- _Data items_
────────
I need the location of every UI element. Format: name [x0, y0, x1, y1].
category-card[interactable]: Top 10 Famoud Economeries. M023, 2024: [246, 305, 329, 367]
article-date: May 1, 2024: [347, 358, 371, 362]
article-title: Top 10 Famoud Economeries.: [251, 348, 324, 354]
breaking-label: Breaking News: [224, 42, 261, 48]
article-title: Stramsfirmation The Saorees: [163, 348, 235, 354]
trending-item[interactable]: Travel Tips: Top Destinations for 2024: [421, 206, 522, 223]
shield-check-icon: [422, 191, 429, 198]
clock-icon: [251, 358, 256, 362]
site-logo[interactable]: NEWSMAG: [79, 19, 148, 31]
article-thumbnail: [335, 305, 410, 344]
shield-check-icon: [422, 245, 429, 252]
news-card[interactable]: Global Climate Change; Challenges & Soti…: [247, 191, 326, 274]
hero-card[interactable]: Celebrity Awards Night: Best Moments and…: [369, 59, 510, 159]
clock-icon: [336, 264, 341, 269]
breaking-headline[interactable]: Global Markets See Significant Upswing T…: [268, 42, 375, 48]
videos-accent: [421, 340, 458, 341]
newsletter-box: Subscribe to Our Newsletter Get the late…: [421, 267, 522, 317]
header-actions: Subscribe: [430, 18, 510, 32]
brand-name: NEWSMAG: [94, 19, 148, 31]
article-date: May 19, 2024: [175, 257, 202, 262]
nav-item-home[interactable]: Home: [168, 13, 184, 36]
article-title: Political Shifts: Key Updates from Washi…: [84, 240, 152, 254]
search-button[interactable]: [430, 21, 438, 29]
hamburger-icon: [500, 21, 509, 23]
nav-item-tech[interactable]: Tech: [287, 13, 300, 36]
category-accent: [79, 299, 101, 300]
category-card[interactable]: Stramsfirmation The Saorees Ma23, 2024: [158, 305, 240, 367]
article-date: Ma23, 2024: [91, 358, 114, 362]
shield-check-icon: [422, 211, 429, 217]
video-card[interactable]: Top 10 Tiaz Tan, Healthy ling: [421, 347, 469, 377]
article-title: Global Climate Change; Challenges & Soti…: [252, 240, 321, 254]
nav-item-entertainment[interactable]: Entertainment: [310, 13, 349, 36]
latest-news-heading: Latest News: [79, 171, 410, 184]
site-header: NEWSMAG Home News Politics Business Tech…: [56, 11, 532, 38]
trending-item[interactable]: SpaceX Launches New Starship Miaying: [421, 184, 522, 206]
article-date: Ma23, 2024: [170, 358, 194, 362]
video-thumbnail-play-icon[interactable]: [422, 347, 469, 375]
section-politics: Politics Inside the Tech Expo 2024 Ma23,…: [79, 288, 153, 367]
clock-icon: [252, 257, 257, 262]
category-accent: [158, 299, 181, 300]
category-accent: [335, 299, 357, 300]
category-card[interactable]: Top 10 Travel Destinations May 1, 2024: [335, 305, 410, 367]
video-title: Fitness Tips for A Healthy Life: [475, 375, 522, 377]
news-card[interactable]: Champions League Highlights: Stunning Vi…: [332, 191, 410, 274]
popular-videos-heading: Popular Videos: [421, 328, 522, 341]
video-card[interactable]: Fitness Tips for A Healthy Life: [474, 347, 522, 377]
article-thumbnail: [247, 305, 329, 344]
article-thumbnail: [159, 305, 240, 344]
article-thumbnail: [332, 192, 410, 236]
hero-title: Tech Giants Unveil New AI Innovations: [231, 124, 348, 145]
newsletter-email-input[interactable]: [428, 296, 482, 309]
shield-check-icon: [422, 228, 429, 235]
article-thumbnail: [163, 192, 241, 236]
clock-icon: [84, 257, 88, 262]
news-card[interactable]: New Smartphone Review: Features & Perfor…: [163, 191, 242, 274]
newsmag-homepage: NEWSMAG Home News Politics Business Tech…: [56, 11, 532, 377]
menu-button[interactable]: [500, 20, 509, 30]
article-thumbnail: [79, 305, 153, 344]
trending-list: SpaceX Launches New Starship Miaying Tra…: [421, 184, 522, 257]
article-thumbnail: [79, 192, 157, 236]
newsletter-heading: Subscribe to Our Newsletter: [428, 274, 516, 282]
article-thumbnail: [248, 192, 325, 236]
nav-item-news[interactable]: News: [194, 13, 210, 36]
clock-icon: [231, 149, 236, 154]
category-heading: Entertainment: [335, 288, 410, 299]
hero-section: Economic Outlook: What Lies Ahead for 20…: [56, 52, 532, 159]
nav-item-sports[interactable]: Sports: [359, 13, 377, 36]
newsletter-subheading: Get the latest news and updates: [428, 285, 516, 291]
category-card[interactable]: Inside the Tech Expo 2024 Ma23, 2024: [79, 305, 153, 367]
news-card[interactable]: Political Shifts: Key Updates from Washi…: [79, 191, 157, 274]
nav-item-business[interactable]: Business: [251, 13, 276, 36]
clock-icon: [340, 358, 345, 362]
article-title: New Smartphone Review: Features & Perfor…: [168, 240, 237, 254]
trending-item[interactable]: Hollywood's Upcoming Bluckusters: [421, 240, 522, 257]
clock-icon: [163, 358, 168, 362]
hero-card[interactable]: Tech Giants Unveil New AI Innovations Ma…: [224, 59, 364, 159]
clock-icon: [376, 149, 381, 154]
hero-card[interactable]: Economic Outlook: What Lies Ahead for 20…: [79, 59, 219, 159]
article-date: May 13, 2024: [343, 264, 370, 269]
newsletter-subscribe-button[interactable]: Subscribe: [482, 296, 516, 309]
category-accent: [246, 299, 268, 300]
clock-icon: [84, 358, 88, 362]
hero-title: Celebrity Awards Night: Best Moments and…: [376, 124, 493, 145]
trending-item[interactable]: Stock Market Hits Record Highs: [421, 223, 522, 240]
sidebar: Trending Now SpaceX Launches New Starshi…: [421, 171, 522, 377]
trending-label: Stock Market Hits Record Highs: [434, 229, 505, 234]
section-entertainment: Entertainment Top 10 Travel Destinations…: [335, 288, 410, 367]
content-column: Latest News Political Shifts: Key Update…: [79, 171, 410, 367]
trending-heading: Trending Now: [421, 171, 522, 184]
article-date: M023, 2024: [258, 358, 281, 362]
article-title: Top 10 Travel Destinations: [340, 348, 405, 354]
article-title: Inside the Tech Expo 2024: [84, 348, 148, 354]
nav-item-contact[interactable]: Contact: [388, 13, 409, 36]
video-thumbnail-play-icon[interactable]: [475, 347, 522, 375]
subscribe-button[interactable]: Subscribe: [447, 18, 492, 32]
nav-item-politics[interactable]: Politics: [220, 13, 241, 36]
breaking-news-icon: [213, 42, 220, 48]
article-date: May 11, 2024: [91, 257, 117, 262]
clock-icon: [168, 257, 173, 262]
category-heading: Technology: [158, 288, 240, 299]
────────
Each line above must be printed exactly as it appears.

I need the location of every UI element. Format: name [x0, y0, x1, y1].
category-card[interactable]: Top 10 Famoud Economeries. M023, 2024: [246, 305, 329, 367]
article-date: May 1, 2024: [347, 358, 371, 362]
article-title: Top 10 Famoud Economeries.: [251, 348, 324, 354]
breaking-label: Breaking News: [224, 42, 261, 48]
article-title: Stramsfirmation The Saorees: [163, 348, 235, 354]
trending-item[interactable]: Travel Tips: Top Destinations for 2024: [421, 206, 522, 223]
shield-check-icon: [422, 191, 429, 198]
clock-icon: [251, 358, 256, 362]
site-logo[interactable]: NEWSMAG: [79, 19, 148, 31]
article-thumbnail: [335, 305, 410, 344]
shield-check-icon: [422, 245, 429, 252]
news-card[interactable]: Global Climate Change; Challenges & Soti…: [247, 191, 326, 274]
hero-card[interactable]: Celebrity Awards Night: Best Moments and…: [369, 59, 510, 159]
clock-icon: [336, 264, 341, 269]
breaking-headline[interactable]: Global Markets See Significant Upswing T…: [268, 42, 375, 48]
videos-accent: [421, 340, 458, 341]
newsletter-box: Subscribe to Our Newsletter Get the late…: [421, 267, 522, 317]
header-actions: Subscribe: [430, 18, 510, 32]
brand-name: NEWSMAG: [94, 19, 148, 31]
article-date: May 19, 2024: [175, 257, 202, 262]
nav-item-home[interactable]: Home: [168, 13, 184, 36]
article-title: Political Shifts: Key Updates from Washi…: [84, 240, 152, 254]
search-button[interactable]: [430, 21, 438, 29]
hamburger-icon: [500, 21, 509, 23]
nav-item-tech[interactable]: Tech: [287, 13, 300, 36]
category-accent: [79, 299, 101, 300]
category-card[interactable]: Stramsfirmation The Saorees Ma23, 2024: [158, 305, 240, 367]
article-date: Ma23, 2024: [91, 358, 114, 362]
shield-check-icon: [422, 211, 429, 217]
video-card[interactable]: Top 10 Tiaz Tan, Healthy ling: [421, 347, 469, 377]
article-title: Global Climate Change; Challenges & Soti…: [252, 240, 321, 254]
nav-item-entertainment[interactable]: Entertainment: [310, 13, 349, 36]
latest-news-heading: Latest News: [79, 171, 410, 184]
site-header: NEWSMAG Home News Politics Business Tech…: [56, 11, 532, 38]
trending-item[interactable]: SpaceX Launches New Starship Miaying: [421, 184, 522, 206]
article-date: Ma23, 2024: [170, 358, 194, 362]
video-thumbnail-play-icon[interactable]: [422, 347, 469, 375]
section-politics: Politics Inside the Tech Expo 2024 Ma23,…: [79, 288, 153, 367]
clock-icon: [252, 257, 257, 262]
category-accent: [158, 299, 181, 300]
category-accent: [335, 299, 357, 300]
category-card[interactable]: Top 10 Travel Destinations May 1, 2024: [335, 305, 410, 367]
video-title: Fitness Tips for A Healthy Life: [475, 375, 522, 377]
news-card[interactable]: Champions League Highlights: Stunning Vi…: [332, 191, 410, 274]
popular-videos-heading: Popular Videos: [421, 328, 522, 341]
video-card[interactable]: Fitness Tips for A Healthy Life: [474, 347, 522, 377]
article-thumbnail: [247, 305, 329, 344]
article-thumbnail: [159, 305, 240, 344]
article-thumbnail: [332, 192, 410, 236]
hero-title: Tech Giants Unveil New AI Innovations: [231, 124, 348, 145]
newsletter-email-input[interactable]: [428, 296, 482, 309]
shield-check-icon: [422, 228, 429, 235]
article-thumbnail: [163, 192, 241, 236]
clock-icon: [84, 257, 88, 262]
news-card[interactable]: New Smartphone Review: Features & Perfor…: [163, 191, 242, 274]
newsmag-homepage: NEWSMAG Home News Politics Business Tech…: [56, 11, 532, 377]
menu-button[interactable]: [500, 20, 509, 30]
article-thumbnail: [79, 305, 153, 344]
trending-list: SpaceX Launches New Starship Miaying Tra…: [421, 184, 522, 257]
article-thumbnail: [79, 192, 157, 236]
newsletter-heading: Subscribe to Our Newsletter: [428, 274, 516, 282]
article-thumbnail: [248, 192, 325, 236]
nav-item-news[interactable]: News: [194, 13, 210, 36]
clock-icon: [231, 149, 236, 154]
category-heading: Entertainment: [335, 288, 410, 299]
hero-section: Economic Outlook: What Lies Ahead for 20…: [56, 52, 532, 159]
nav-item-sports[interactable]: Sports: [359, 13, 377, 36]
newsletter-subheading: Get the latest news and updates: [428, 285, 516, 291]
category-card[interactable]: Inside the Tech Expo 2024 Ma23, 2024: [79, 305, 153, 367]
news-card[interactable]: Political Shifts: Key Updates from Washi…: [79, 191, 157, 274]
nav-item-business[interactable]: Business: [251, 13, 276, 36]
clock-icon: [340, 358, 345, 362]
article-title: New Smartphone Review: Features & Perfor…: [168, 240, 237, 254]
trending-item[interactable]: Hollywood's Upcoming Bluckusters: [421, 240, 522, 257]
clock-icon: [163, 358, 168, 362]
hero-card[interactable]: Tech Giants Unveil New AI Innovations Ma…: [224, 59, 364, 159]
clock-icon: [376, 149, 381, 154]
hero-card[interactable]: Economic Outlook: What Lies Ahead for 20…: [79, 59, 219, 159]
article-date: May 13, 2024: [343, 264, 370, 269]
newsletter-subscribe-button[interactable]: Subscribe: [482, 296, 516, 309]
category-accent: [246, 299, 268, 300]
clock-icon: [84, 358, 88, 362]
hero-title: Celebrity Awards Night: Best Moments and…: [376, 124, 493, 145]
trending-item[interactable]: Stock Market Hits Record Highs: [421, 223, 522, 240]
sidebar: Trending Now SpaceX Launches New Starshi…: [421, 171, 522, 377]
trending-label: Stock Market Hits Record Highs: [434, 229, 505, 234]
section-entertainment: Entertainment Top 10 Travel Destinations…: [335, 288, 410, 367]
content-column: Latest News Political Shifts: Key Update…: [79, 171, 410, 367]
trending-heading: Trending Now: [421, 171, 522, 184]
article-date: M023, 2024: [258, 358, 281, 362]
article-title: Top 10 Travel Destinations: [340, 348, 405, 354]
article-title: Inside the Tech Expo 2024: [84, 348, 148, 354]
nav-item-contact[interactable]: Contact: [388, 13, 409, 36]
video-thumbnail-play-icon[interactable]: [475, 347, 522, 375]
subscribe-button[interactable]: Subscribe: [447, 18, 492, 32]
nav-item-politics[interactable]: Politics: [220, 13, 241, 36]
breaking-news-icon: [213, 42, 220, 48]
article-date: May 11, 2024: [91, 257, 117, 262]
clock-icon: [168, 257, 173, 262]
category-heading: Technology: [158, 288, 240, 299]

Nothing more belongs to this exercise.